How to implement convolutional neural network on STM32 and Arduino

en español

In most cases, useful machine learning algorithms require huge amounts of computational resources (CPU and RAM cycles). However, TensorFlow Lite recently released an experimental version that works on multiple microcontrollers. Assuming we can build a model suitable for a device with limited resources, we can start transforming embedded systems into small machine learning (TinyML) devices.

TensorFlow Lite Micro (TFLM) is an open-source ML inference framework for running deep learning models on embedded systems. TFLM meets efficiency requirements due to embedded system resource constraints and fragmentation issues that make cross-platform interoperability nearly impossible. The framework uses an interpreter-based approach that overcomes these unique challenges while providing flexibility.

The first step in developing a TFLM application is to create a live neural network model object in memory. The application developer creates an “operator resolver " object through the client API. The "OpResolver" API controls the operators connected to the final binary and minimises the file size.

Figure 1: A simple deep learning network with two layers

The second step is to provide an "arena" of continuous memory that contains the intermediate results and other variables that the interpreter needs. This is necessary because it assumes that dynamic memory allocation is not available.

The third step is to create a compiled example and provide the model, operator parser, and arena as arguments. The compiler allocates all the memory needed in the initialization phase to the field. We avoid any mail allocation to ensure stack fragmentation prevents errors from occurring for long-running applications. Trigger applications can allocate memory for use during evaluation, so the operator setup functions are called at this point and allow their memory to be transferred to the interpreter. The application-supplied OpResolver maps the types of operators listed in the serial model to the execution functions.

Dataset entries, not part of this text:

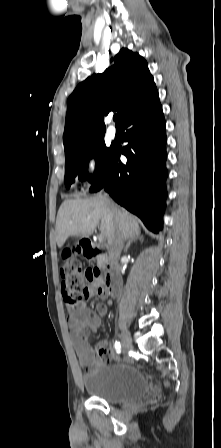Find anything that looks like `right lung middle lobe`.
Listing matches in <instances>:
<instances>
[{"label": "right lung middle lobe", "instance_id": "1", "mask_svg": "<svg viewBox=\"0 0 221 448\" xmlns=\"http://www.w3.org/2000/svg\"><path fill=\"white\" fill-rule=\"evenodd\" d=\"M113 148V145L106 147L102 137L92 141L79 153L67 157L65 161L66 187H70L76 176L79 180L87 179L89 182L99 178L105 170ZM91 158H95L97 167L93 176L87 174L88 163Z\"/></svg>", "mask_w": 221, "mask_h": 448}]
</instances>
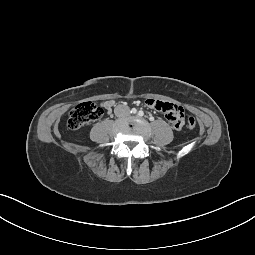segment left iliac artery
<instances>
[{
	"instance_id": "44dca946",
	"label": "left iliac artery",
	"mask_w": 255,
	"mask_h": 255,
	"mask_svg": "<svg viewBox=\"0 0 255 255\" xmlns=\"http://www.w3.org/2000/svg\"><path fill=\"white\" fill-rule=\"evenodd\" d=\"M143 115H144V112H143L142 110H140V111L138 112V116L142 117Z\"/></svg>"
}]
</instances>
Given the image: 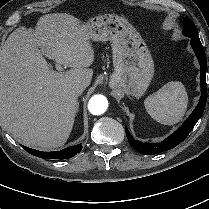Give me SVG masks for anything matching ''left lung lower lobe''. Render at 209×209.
<instances>
[{"label": "left lung lower lobe", "instance_id": "1", "mask_svg": "<svg viewBox=\"0 0 209 209\" xmlns=\"http://www.w3.org/2000/svg\"><path fill=\"white\" fill-rule=\"evenodd\" d=\"M191 46L200 63V87H201L200 101L196 106L195 110L185 121V123L161 143L158 144L143 143L138 140H135L133 139L132 135L129 133L127 127H125L126 136L129 141V144L141 154L154 155L174 148L188 136V134L191 132V130L193 129V127L195 126V124L203 114L207 101L206 55L199 38L191 39Z\"/></svg>", "mask_w": 209, "mask_h": 209}]
</instances>
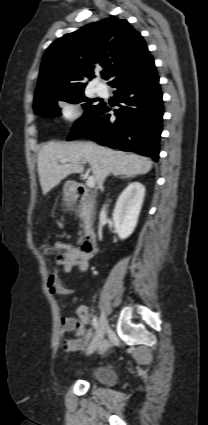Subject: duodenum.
<instances>
[{
	"mask_svg": "<svg viewBox=\"0 0 208 425\" xmlns=\"http://www.w3.org/2000/svg\"><path fill=\"white\" fill-rule=\"evenodd\" d=\"M69 190L78 201L84 203L83 216L88 226L86 227V231L83 235L81 249L87 254L95 253L97 251V237L94 230L89 226L91 193L89 189L81 183H72Z\"/></svg>",
	"mask_w": 208,
	"mask_h": 425,
	"instance_id": "duodenum-1",
	"label": "duodenum"
}]
</instances>
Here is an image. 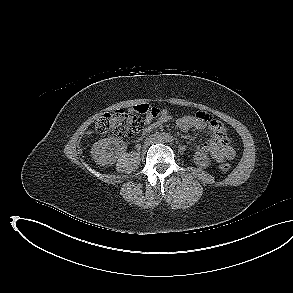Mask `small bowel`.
Instances as JSON below:
<instances>
[{"mask_svg":"<svg viewBox=\"0 0 293 293\" xmlns=\"http://www.w3.org/2000/svg\"><path fill=\"white\" fill-rule=\"evenodd\" d=\"M134 111L145 115V123L147 126L143 129L144 133L171 119L167 110L159 109L149 104L137 105L134 107ZM177 125L184 132L192 128L198 130L208 129L211 132V138L201 143L197 147V152H207L217 162L234 158L235 151L230 138L226 134L225 128L208 113L200 111L194 116L185 115L177 120Z\"/></svg>","mask_w":293,"mask_h":293,"instance_id":"obj_1","label":"small bowel"}]
</instances>
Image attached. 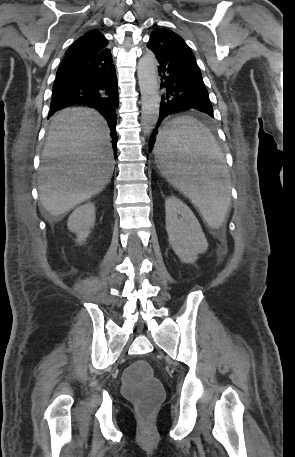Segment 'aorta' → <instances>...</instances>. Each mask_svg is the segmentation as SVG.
<instances>
[{
	"label": "aorta",
	"mask_w": 295,
	"mask_h": 457,
	"mask_svg": "<svg viewBox=\"0 0 295 457\" xmlns=\"http://www.w3.org/2000/svg\"><path fill=\"white\" fill-rule=\"evenodd\" d=\"M137 75L141 92V125L149 134L159 118L160 97L156 59L146 53L138 62Z\"/></svg>",
	"instance_id": "obj_1"
}]
</instances>
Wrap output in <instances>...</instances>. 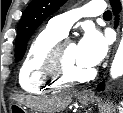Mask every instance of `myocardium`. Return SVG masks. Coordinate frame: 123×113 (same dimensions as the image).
I'll return each mask as SVG.
<instances>
[{"mask_svg":"<svg viewBox=\"0 0 123 113\" xmlns=\"http://www.w3.org/2000/svg\"><path fill=\"white\" fill-rule=\"evenodd\" d=\"M69 43H72V41L67 38L59 40L51 49L43 66L46 75L63 86L85 83L95 76L93 69L81 77L73 76L69 73L65 65L64 57L65 48Z\"/></svg>","mask_w":123,"mask_h":113,"instance_id":"f54148a6","label":"myocardium"}]
</instances>
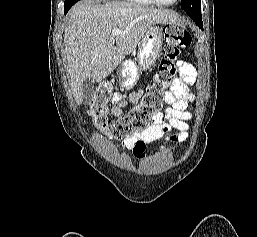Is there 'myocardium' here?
Returning <instances> with one entry per match:
<instances>
[{
  "label": "myocardium",
  "instance_id": "obj_1",
  "mask_svg": "<svg viewBox=\"0 0 257 237\" xmlns=\"http://www.w3.org/2000/svg\"><path fill=\"white\" fill-rule=\"evenodd\" d=\"M154 3L162 6H173L179 2V0H174L172 2H164L162 0H153Z\"/></svg>",
  "mask_w": 257,
  "mask_h": 237
}]
</instances>
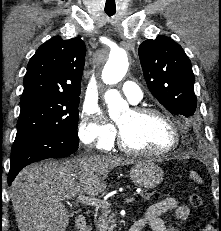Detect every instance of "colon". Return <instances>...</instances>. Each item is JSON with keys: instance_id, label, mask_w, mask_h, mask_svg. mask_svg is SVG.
<instances>
[{"instance_id": "obj_1", "label": "colon", "mask_w": 221, "mask_h": 231, "mask_svg": "<svg viewBox=\"0 0 221 231\" xmlns=\"http://www.w3.org/2000/svg\"><path fill=\"white\" fill-rule=\"evenodd\" d=\"M189 202H190L191 206H193L195 208H199V207H201L203 205V199L197 193L190 194Z\"/></svg>"}]
</instances>
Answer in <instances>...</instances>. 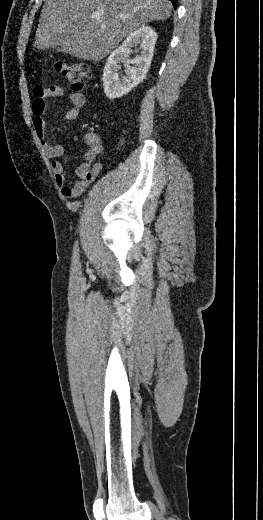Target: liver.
<instances>
[{
	"instance_id": "6515ba94",
	"label": "liver",
	"mask_w": 263,
	"mask_h": 520,
	"mask_svg": "<svg viewBox=\"0 0 263 520\" xmlns=\"http://www.w3.org/2000/svg\"><path fill=\"white\" fill-rule=\"evenodd\" d=\"M171 10L169 0H45L34 45L97 61L140 26L168 19ZM95 13L102 16L92 18Z\"/></svg>"
}]
</instances>
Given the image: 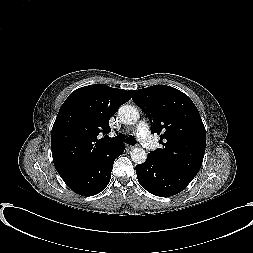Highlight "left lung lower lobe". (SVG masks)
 I'll return each instance as SVG.
<instances>
[{
	"instance_id": "0a47b994",
	"label": "left lung lower lobe",
	"mask_w": 253,
	"mask_h": 253,
	"mask_svg": "<svg viewBox=\"0 0 253 253\" xmlns=\"http://www.w3.org/2000/svg\"><path fill=\"white\" fill-rule=\"evenodd\" d=\"M136 173L141 186L160 197L183 191L194 178L159 162L150 154L143 164L136 166Z\"/></svg>"
}]
</instances>
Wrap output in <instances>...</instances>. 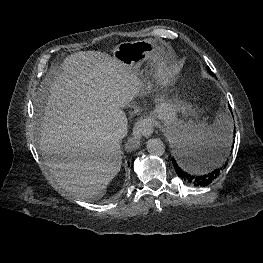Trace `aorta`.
Instances as JSON below:
<instances>
[{"instance_id": "obj_1", "label": "aorta", "mask_w": 263, "mask_h": 263, "mask_svg": "<svg viewBox=\"0 0 263 263\" xmlns=\"http://www.w3.org/2000/svg\"><path fill=\"white\" fill-rule=\"evenodd\" d=\"M147 151L154 156H161L165 152V146L160 139L152 138L147 141Z\"/></svg>"}]
</instances>
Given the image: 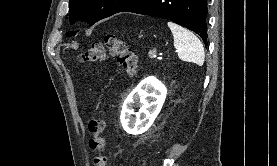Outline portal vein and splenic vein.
Returning <instances> with one entry per match:
<instances>
[{"label": "portal vein and splenic vein", "mask_w": 277, "mask_h": 166, "mask_svg": "<svg viewBox=\"0 0 277 166\" xmlns=\"http://www.w3.org/2000/svg\"><path fill=\"white\" fill-rule=\"evenodd\" d=\"M150 57H151V58H154V59L158 58V56H157V54H156L155 52H154V53H151Z\"/></svg>", "instance_id": "18ae733b"}]
</instances>
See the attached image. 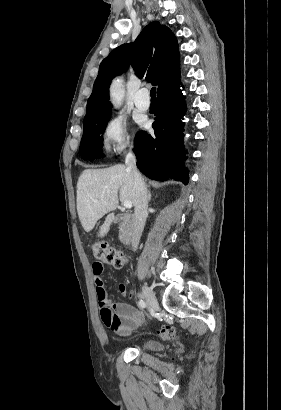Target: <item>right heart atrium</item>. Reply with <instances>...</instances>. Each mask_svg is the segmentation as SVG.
<instances>
[{
	"mask_svg": "<svg viewBox=\"0 0 281 410\" xmlns=\"http://www.w3.org/2000/svg\"><path fill=\"white\" fill-rule=\"evenodd\" d=\"M103 149L107 153H118L131 145L126 119L115 115L106 123L103 133Z\"/></svg>",
	"mask_w": 281,
	"mask_h": 410,
	"instance_id": "right-heart-atrium-1",
	"label": "right heart atrium"
}]
</instances>
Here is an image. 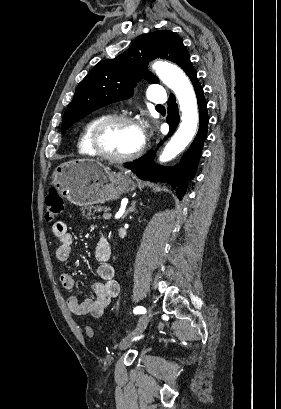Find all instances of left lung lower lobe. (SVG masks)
Masks as SVG:
<instances>
[{"instance_id":"1","label":"left lung lower lobe","mask_w":281,"mask_h":409,"mask_svg":"<svg viewBox=\"0 0 281 409\" xmlns=\"http://www.w3.org/2000/svg\"><path fill=\"white\" fill-rule=\"evenodd\" d=\"M189 78L194 86L199 106V130L190 148L182 156L181 161L174 167H161L153 162L156 150H150L139 160L124 165L141 179L169 183L173 188H176V194L180 199L185 194L188 180H191L195 175L203 144L207 137L208 125L207 104L195 69L189 74ZM168 114L169 136H171L180 120L173 94L170 95L168 100ZM167 138L168 136L164 140ZM162 143L163 141L158 144V147Z\"/></svg>"}]
</instances>
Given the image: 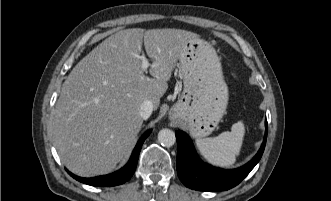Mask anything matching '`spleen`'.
<instances>
[{
	"label": "spleen",
	"instance_id": "3e777b00",
	"mask_svg": "<svg viewBox=\"0 0 331 201\" xmlns=\"http://www.w3.org/2000/svg\"><path fill=\"white\" fill-rule=\"evenodd\" d=\"M244 135V123L238 121L232 125L230 132H223L213 138L196 139V146L209 163L229 167L235 163L240 153Z\"/></svg>",
	"mask_w": 331,
	"mask_h": 201
}]
</instances>
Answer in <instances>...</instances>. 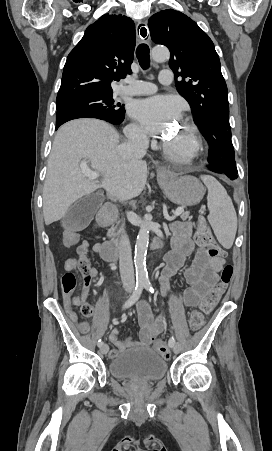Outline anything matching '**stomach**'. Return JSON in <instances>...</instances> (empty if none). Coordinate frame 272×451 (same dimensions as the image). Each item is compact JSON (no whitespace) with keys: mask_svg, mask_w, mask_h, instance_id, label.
Wrapping results in <instances>:
<instances>
[{"mask_svg":"<svg viewBox=\"0 0 272 451\" xmlns=\"http://www.w3.org/2000/svg\"><path fill=\"white\" fill-rule=\"evenodd\" d=\"M157 182L165 196L178 206H196L205 194L204 186L194 176L169 174L167 178H163L161 174H157Z\"/></svg>","mask_w":272,"mask_h":451,"instance_id":"stomach-1","label":"stomach"}]
</instances>
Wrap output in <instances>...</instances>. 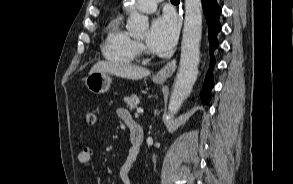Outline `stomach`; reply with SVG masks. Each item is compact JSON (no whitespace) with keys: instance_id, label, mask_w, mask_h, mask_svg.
<instances>
[{"instance_id":"0dacf381","label":"stomach","mask_w":293,"mask_h":184,"mask_svg":"<svg viewBox=\"0 0 293 184\" xmlns=\"http://www.w3.org/2000/svg\"><path fill=\"white\" fill-rule=\"evenodd\" d=\"M163 81L157 80V83H162ZM112 79L110 75L106 72H93L85 79V85L87 89L94 94H102L108 91Z\"/></svg>"}]
</instances>
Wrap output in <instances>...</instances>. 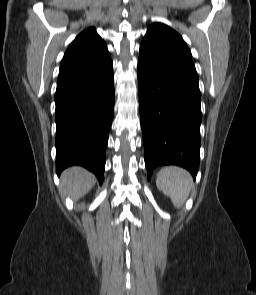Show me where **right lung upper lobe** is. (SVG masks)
<instances>
[{
  "mask_svg": "<svg viewBox=\"0 0 256 295\" xmlns=\"http://www.w3.org/2000/svg\"><path fill=\"white\" fill-rule=\"evenodd\" d=\"M110 54L102 38L91 27L81 32L64 54L59 77L79 72L110 61Z\"/></svg>",
  "mask_w": 256,
  "mask_h": 295,
  "instance_id": "1",
  "label": "right lung upper lobe"
}]
</instances>
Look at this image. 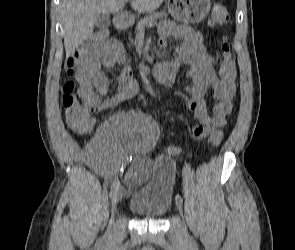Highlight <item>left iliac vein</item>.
I'll use <instances>...</instances> for the list:
<instances>
[{"mask_svg": "<svg viewBox=\"0 0 295 250\" xmlns=\"http://www.w3.org/2000/svg\"><path fill=\"white\" fill-rule=\"evenodd\" d=\"M177 206H178L179 211L182 212V204L177 202Z\"/></svg>", "mask_w": 295, "mask_h": 250, "instance_id": "left-iliac-vein-1", "label": "left iliac vein"}]
</instances>
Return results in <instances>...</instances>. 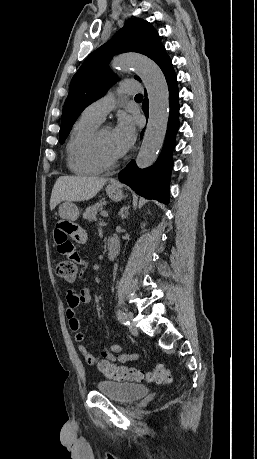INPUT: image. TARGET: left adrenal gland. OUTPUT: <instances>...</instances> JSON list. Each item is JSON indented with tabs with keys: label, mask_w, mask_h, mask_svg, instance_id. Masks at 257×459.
<instances>
[{
	"label": "left adrenal gland",
	"mask_w": 257,
	"mask_h": 459,
	"mask_svg": "<svg viewBox=\"0 0 257 459\" xmlns=\"http://www.w3.org/2000/svg\"><path fill=\"white\" fill-rule=\"evenodd\" d=\"M128 215H129V207L127 206L122 207L120 210V216L122 220L126 219Z\"/></svg>",
	"instance_id": "1"
}]
</instances>
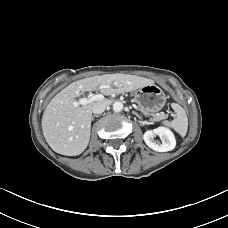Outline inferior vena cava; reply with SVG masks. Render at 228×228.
I'll use <instances>...</instances> for the list:
<instances>
[{
  "label": "inferior vena cava",
  "instance_id": "inferior-vena-cava-1",
  "mask_svg": "<svg viewBox=\"0 0 228 228\" xmlns=\"http://www.w3.org/2000/svg\"><path fill=\"white\" fill-rule=\"evenodd\" d=\"M108 102H97L93 108H92V112L94 114H101L105 111V109L107 108L108 106Z\"/></svg>",
  "mask_w": 228,
  "mask_h": 228
}]
</instances>
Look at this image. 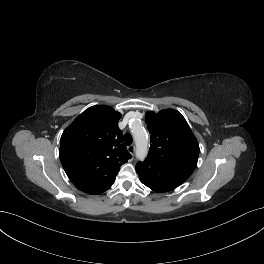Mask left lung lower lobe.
I'll use <instances>...</instances> for the list:
<instances>
[{
    "label": "left lung lower lobe",
    "mask_w": 264,
    "mask_h": 264,
    "mask_svg": "<svg viewBox=\"0 0 264 264\" xmlns=\"http://www.w3.org/2000/svg\"><path fill=\"white\" fill-rule=\"evenodd\" d=\"M151 163H138L137 173L141 182L156 192L170 191L184 181L166 174L161 167Z\"/></svg>",
    "instance_id": "left-lung-lower-lobe-1"
}]
</instances>
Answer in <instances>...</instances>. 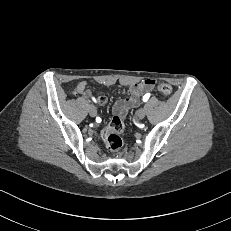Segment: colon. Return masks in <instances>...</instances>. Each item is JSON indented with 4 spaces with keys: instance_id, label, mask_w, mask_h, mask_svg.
Segmentation results:
<instances>
[{
    "instance_id": "obj_1",
    "label": "colon",
    "mask_w": 231,
    "mask_h": 231,
    "mask_svg": "<svg viewBox=\"0 0 231 231\" xmlns=\"http://www.w3.org/2000/svg\"><path fill=\"white\" fill-rule=\"evenodd\" d=\"M157 89L165 96L172 93V87L167 83H156ZM125 125L120 116H114L108 125L102 130L101 135L106 144V147L114 153L119 152L123 147L122 133L124 132Z\"/></svg>"
}]
</instances>
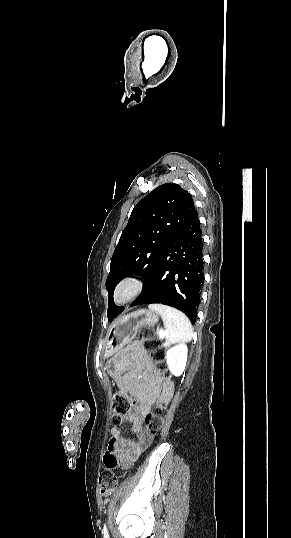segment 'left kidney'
I'll return each mask as SVG.
<instances>
[{"label": "left kidney", "mask_w": 291, "mask_h": 538, "mask_svg": "<svg viewBox=\"0 0 291 538\" xmlns=\"http://www.w3.org/2000/svg\"><path fill=\"white\" fill-rule=\"evenodd\" d=\"M187 345L180 343L169 348L166 352V361L168 369L175 376H180L186 366L187 362Z\"/></svg>", "instance_id": "left-kidney-1"}]
</instances>
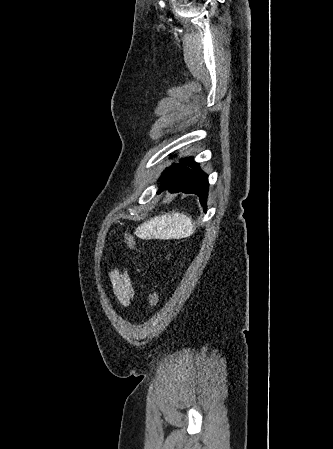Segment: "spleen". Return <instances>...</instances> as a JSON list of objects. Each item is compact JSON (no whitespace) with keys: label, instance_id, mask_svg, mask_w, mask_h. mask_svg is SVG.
<instances>
[{"label":"spleen","instance_id":"1","mask_svg":"<svg viewBox=\"0 0 333 449\" xmlns=\"http://www.w3.org/2000/svg\"><path fill=\"white\" fill-rule=\"evenodd\" d=\"M194 230L191 216L173 211L144 222L136 234L142 239H180L190 236Z\"/></svg>","mask_w":333,"mask_h":449}]
</instances>
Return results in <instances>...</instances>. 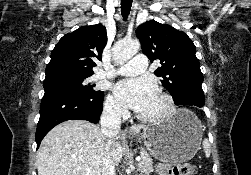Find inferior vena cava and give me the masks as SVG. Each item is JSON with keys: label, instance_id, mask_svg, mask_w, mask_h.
<instances>
[{"label": "inferior vena cava", "instance_id": "inferior-vena-cava-1", "mask_svg": "<svg viewBox=\"0 0 251 175\" xmlns=\"http://www.w3.org/2000/svg\"><path fill=\"white\" fill-rule=\"evenodd\" d=\"M121 115L122 109L118 107V105H108V107H104L101 117V131L104 135H115V133H119L120 125H121ZM112 143V139H108L106 143L107 149H110V145ZM106 165H104L102 169V175H115V165H112L111 159L109 157H105L104 159Z\"/></svg>", "mask_w": 251, "mask_h": 175}]
</instances>
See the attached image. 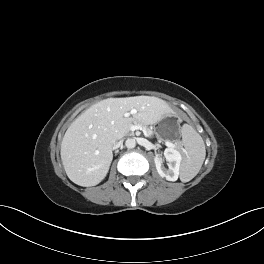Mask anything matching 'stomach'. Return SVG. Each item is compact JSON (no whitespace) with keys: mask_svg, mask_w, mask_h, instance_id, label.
I'll use <instances>...</instances> for the list:
<instances>
[{"mask_svg":"<svg viewBox=\"0 0 264 264\" xmlns=\"http://www.w3.org/2000/svg\"><path fill=\"white\" fill-rule=\"evenodd\" d=\"M180 122L181 119L177 115L164 117L155 128L157 137L170 140L176 138L180 134Z\"/></svg>","mask_w":264,"mask_h":264,"instance_id":"obj_1","label":"stomach"}]
</instances>
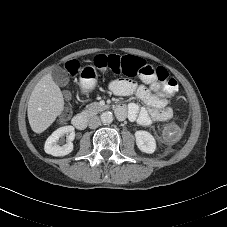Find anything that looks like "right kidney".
I'll use <instances>...</instances> for the list:
<instances>
[{
    "label": "right kidney",
    "instance_id": "1",
    "mask_svg": "<svg viewBox=\"0 0 227 227\" xmlns=\"http://www.w3.org/2000/svg\"><path fill=\"white\" fill-rule=\"evenodd\" d=\"M66 135L67 143L60 146L57 144L60 137ZM75 138L73 126H63L55 130L46 140L44 150L52 156H65L73 151L72 141Z\"/></svg>",
    "mask_w": 227,
    "mask_h": 227
}]
</instances>
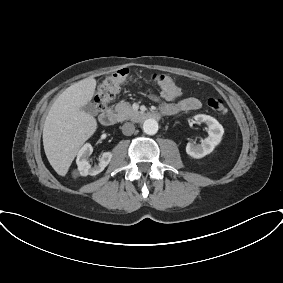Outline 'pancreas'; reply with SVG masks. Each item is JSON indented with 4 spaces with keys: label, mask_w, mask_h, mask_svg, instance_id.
I'll list each match as a JSON object with an SVG mask.
<instances>
[{
    "label": "pancreas",
    "mask_w": 283,
    "mask_h": 283,
    "mask_svg": "<svg viewBox=\"0 0 283 283\" xmlns=\"http://www.w3.org/2000/svg\"><path fill=\"white\" fill-rule=\"evenodd\" d=\"M114 112L116 113L119 121L128 120L137 114V112L132 109L130 103L128 102H120L115 105Z\"/></svg>",
    "instance_id": "cf45deb5"
}]
</instances>
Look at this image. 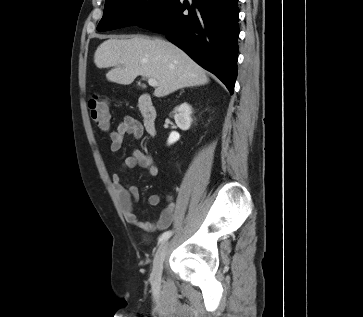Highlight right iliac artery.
<instances>
[{
	"instance_id": "1",
	"label": "right iliac artery",
	"mask_w": 363,
	"mask_h": 317,
	"mask_svg": "<svg viewBox=\"0 0 363 317\" xmlns=\"http://www.w3.org/2000/svg\"><path fill=\"white\" fill-rule=\"evenodd\" d=\"M172 235V231H166L164 232L160 237H159V243L164 242L165 240H167L168 238H170Z\"/></svg>"
}]
</instances>
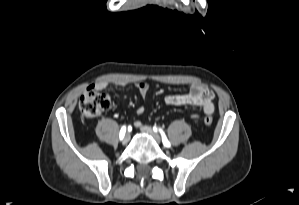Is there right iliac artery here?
I'll return each instance as SVG.
<instances>
[{
    "label": "right iliac artery",
    "instance_id": "82829eb1",
    "mask_svg": "<svg viewBox=\"0 0 299 205\" xmlns=\"http://www.w3.org/2000/svg\"><path fill=\"white\" fill-rule=\"evenodd\" d=\"M125 133H126V126H123L120 130V133H119V138L120 140L123 139V137L125 136Z\"/></svg>",
    "mask_w": 299,
    "mask_h": 205
}]
</instances>
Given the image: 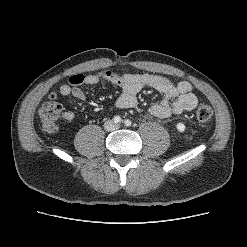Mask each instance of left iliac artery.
I'll return each instance as SVG.
<instances>
[{"instance_id": "44dca946", "label": "left iliac artery", "mask_w": 247, "mask_h": 247, "mask_svg": "<svg viewBox=\"0 0 247 247\" xmlns=\"http://www.w3.org/2000/svg\"><path fill=\"white\" fill-rule=\"evenodd\" d=\"M124 124H125V126L129 127V126H131L132 122L129 119H127L124 121Z\"/></svg>"}]
</instances>
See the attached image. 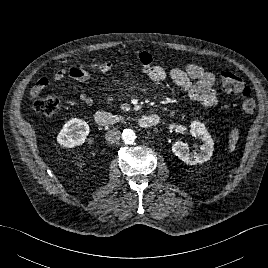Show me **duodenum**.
I'll return each mask as SVG.
<instances>
[{
	"label": "duodenum",
	"instance_id": "1",
	"mask_svg": "<svg viewBox=\"0 0 268 268\" xmlns=\"http://www.w3.org/2000/svg\"><path fill=\"white\" fill-rule=\"evenodd\" d=\"M95 121L101 126H113L123 121V118L117 115H112L107 112H98ZM159 122V117L154 114H147L137 120L140 127L149 128L153 127Z\"/></svg>",
	"mask_w": 268,
	"mask_h": 268
}]
</instances>
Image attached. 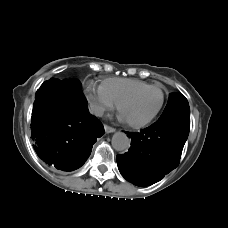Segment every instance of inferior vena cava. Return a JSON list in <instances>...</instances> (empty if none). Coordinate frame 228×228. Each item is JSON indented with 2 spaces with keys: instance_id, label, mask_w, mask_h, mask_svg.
Returning <instances> with one entry per match:
<instances>
[{
  "instance_id": "inferior-vena-cava-1",
  "label": "inferior vena cava",
  "mask_w": 228,
  "mask_h": 228,
  "mask_svg": "<svg viewBox=\"0 0 228 228\" xmlns=\"http://www.w3.org/2000/svg\"><path fill=\"white\" fill-rule=\"evenodd\" d=\"M89 112L98 116V117H101L104 114V108L95 104V103H90Z\"/></svg>"
}]
</instances>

C API calls control all communications between the interpreter and the operator, ensuring that the implementation of the operator is modular and independent of the details of the interpreter. This approach allows you to easily replace the launcher implementation with an improved version and makes it easier to reuse other system launcher libraries (for example, as part of a code generation project).

The fourth step is execution. The application retrieves pointers to memory areas that represent model inputs and fills them with values (often derived from sensors or other user-supplied data). Once the inputs are available, the application calls the interpreter to perform the model calculations. This process involves iterating over topologically ordered operations, using the offsets computed during memory planning to locate inputs and outputs, and calling the evaluator function for each operation.

Finally, after all operations have been evaluated, the interpreter returns control to the application. Most MCUs are single-threaded and use interrupts for urgent tasks, which is acceptable. However, applications can still run on a single thread, and platform-specific operators can still distribute work across processors. When the call is complete, the application can query the interpreter to determine the location of the array that contains the output of the model calculation, and then use that output.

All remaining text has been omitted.